[Dataset entries]
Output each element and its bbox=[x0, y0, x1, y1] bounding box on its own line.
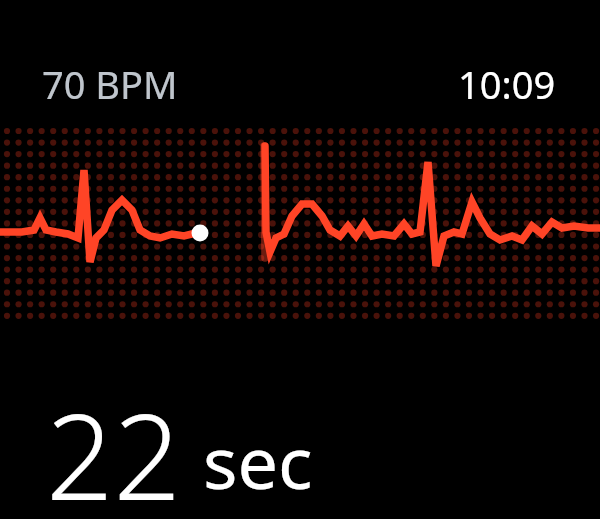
button[interactable]: ECG recording, 70 BPM, 22 seconds bbox=[0, 0, 600, 519]
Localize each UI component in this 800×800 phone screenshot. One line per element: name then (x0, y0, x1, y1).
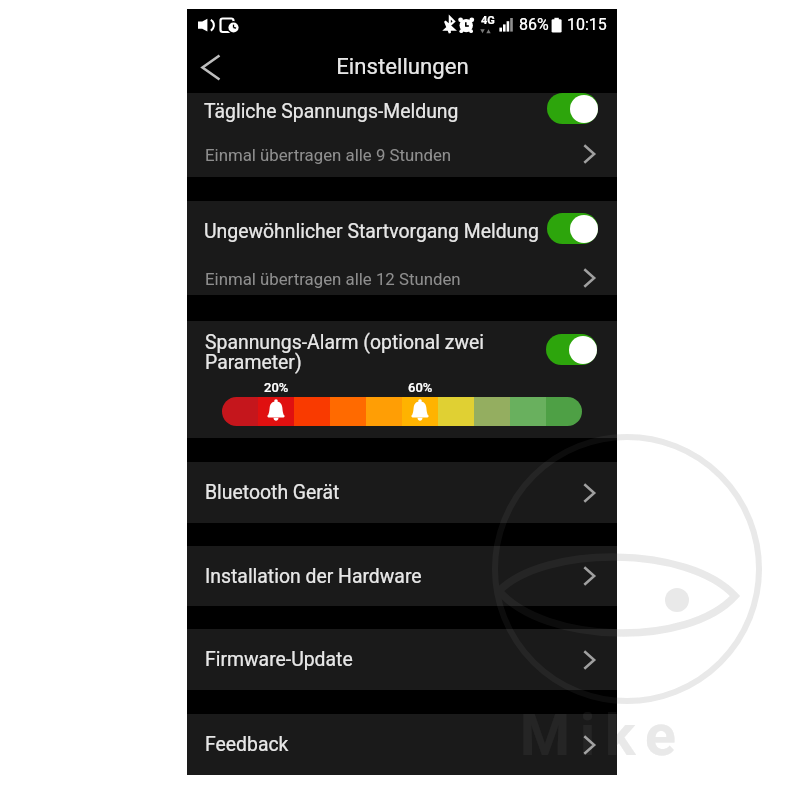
button[interactable]: Back (187, 43, 235, 91)
button[interactable]: Ungewöhnlicher Startvorgang Meldung (187, 201, 617, 261)
staticText: Einstellungen (336, 53, 469, 79)
staticText: Feedback (205, 733, 583, 756)
button[interactable]: Feedback (187, 714, 617, 775)
staticText: Tägliche Spannungs-Meldung (204, 100, 545, 123)
staticText: Bluetooth Gerät (205, 481, 583, 504)
button[interactable]: Installation der Hardware (187, 546, 617, 606)
button[interactable]: Spannungs-Alarm (optional zwei Parameter… (187, 321, 617, 383)
staticText: 20% (264, 380, 289, 395)
staticText: 60% (408, 380, 433, 395)
button[interactable]: Einmal übertragen alle 9 Stunden (187, 130, 617, 177)
button[interactable]: Firmware-Update (187, 629, 617, 690)
button[interactable]: Einmal übertragen alle 12 Stunden (187, 261, 617, 295)
staticText: Firmware-Update (205, 648, 583, 671)
staticText: Spannungs-Alarm (optional zwei Parameter… (205, 331, 534, 374)
staticText: 4G (481, 14, 495, 27)
staticText: Einmal übertragen alle 12 Stunden (205, 269, 583, 289)
staticText: Mike (520, 702, 686, 769)
staticText: Einmal übertragen alle 9 Stunden (205, 145, 583, 165)
button[interactable]: Bluetooth Gerät (187, 462, 617, 523)
button[interactable]: Toggle switch (546, 334, 597, 365)
staticText: Installation der Hardware (205, 565, 583, 588)
staticText: Mike (520, 702, 686, 769)
button[interactable]: Toggle switch (547, 213, 598, 244)
staticText: 10:15 (567, 15, 607, 34)
button[interactable]: Tägliche Spannungs-Meldung (187, 93, 617, 130)
staticText: Ungewöhnlicher Startvorgang Meldung (204, 220, 545, 243)
button[interactable]: Toggle switch (547, 93, 598, 124)
staticText: 86% (519, 15, 549, 34)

§ What you should do:
When you set down the records above, copy every line exactly and exclude the pictures.

§ The answer:
Output each element and its bbox=[x0, y0, x1, y1] bounding box on its own line.
button[interactable]: ECG recording, 70 BPM, 22 seconds bbox=[0, 0, 600, 519]
Localize each UI component in this 800×800 phone screenshot. One line per element: name then (x0, y0, x1, y1).
button[interactable]: Back (187, 43, 235, 91)
button[interactable]: Ungewöhnlicher Startvorgang Meldung (187, 201, 617, 261)
staticText: Einstellungen (336, 53, 469, 79)
staticText: Feedback (205, 733, 583, 756)
button[interactable]: Feedback (187, 714, 617, 775)
staticText: Tägliche Spannungs-Meldung (204, 100, 545, 123)
staticText: Bluetooth Gerät (205, 481, 583, 504)
button[interactable]: Installation der Hardware (187, 546, 617, 606)
button[interactable]: Spannungs-Alarm (optional zwei Parameter… (187, 321, 617, 383)
staticText: 20% (264, 380, 289, 395)
staticText: 60% (408, 380, 433, 395)
button[interactable]: Einmal übertragen alle 9 Stunden (187, 130, 617, 177)
button[interactable]: Firmware-Update (187, 629, 617, 690)
button[interactable]: Einmal übertragen alle 12 Stunden (187, 261, 617, 295)
staticText: Firmware-Update (205, 648, 583, 671)
staticText: Spannungs-Alarm (optional zwei Parameter… (205, 331, 534, 374)
staticText: 4G (481, 14, 495, 27)
staticText: Einmal übertragen alle 12 Stunden (205, 269, 583, 289)
staticText: Mike (520, 702, 686, 769)
staticText: Einmal übertragen alle 9 Stunden (205, 145, 583, 165)
button[interactable]: Bluetooth Gerät (187, 462, 617, 523)
button[interactable]: Toggle switch (546, 334, 597, 365)
staticText: Installation der Hardware (205, 565, 583, 588)
staticText: Mike (520, 702, 686, 769)
button[interactable]: Toggle switch (547, 213, 598, 244)
staticText: 10:15 (567, 15, 607, 34)
button[interactable]: Tägliche Spannungs-Meldung (187, 93, 617, 130)
staticText: Ungewöhnlicher Startvorgang Meldung (204, 220, 545, 243)
button[interactable]: Toggle switch (547, 93, 598, 124)
staticText: 86% (519, 15, 549, 34)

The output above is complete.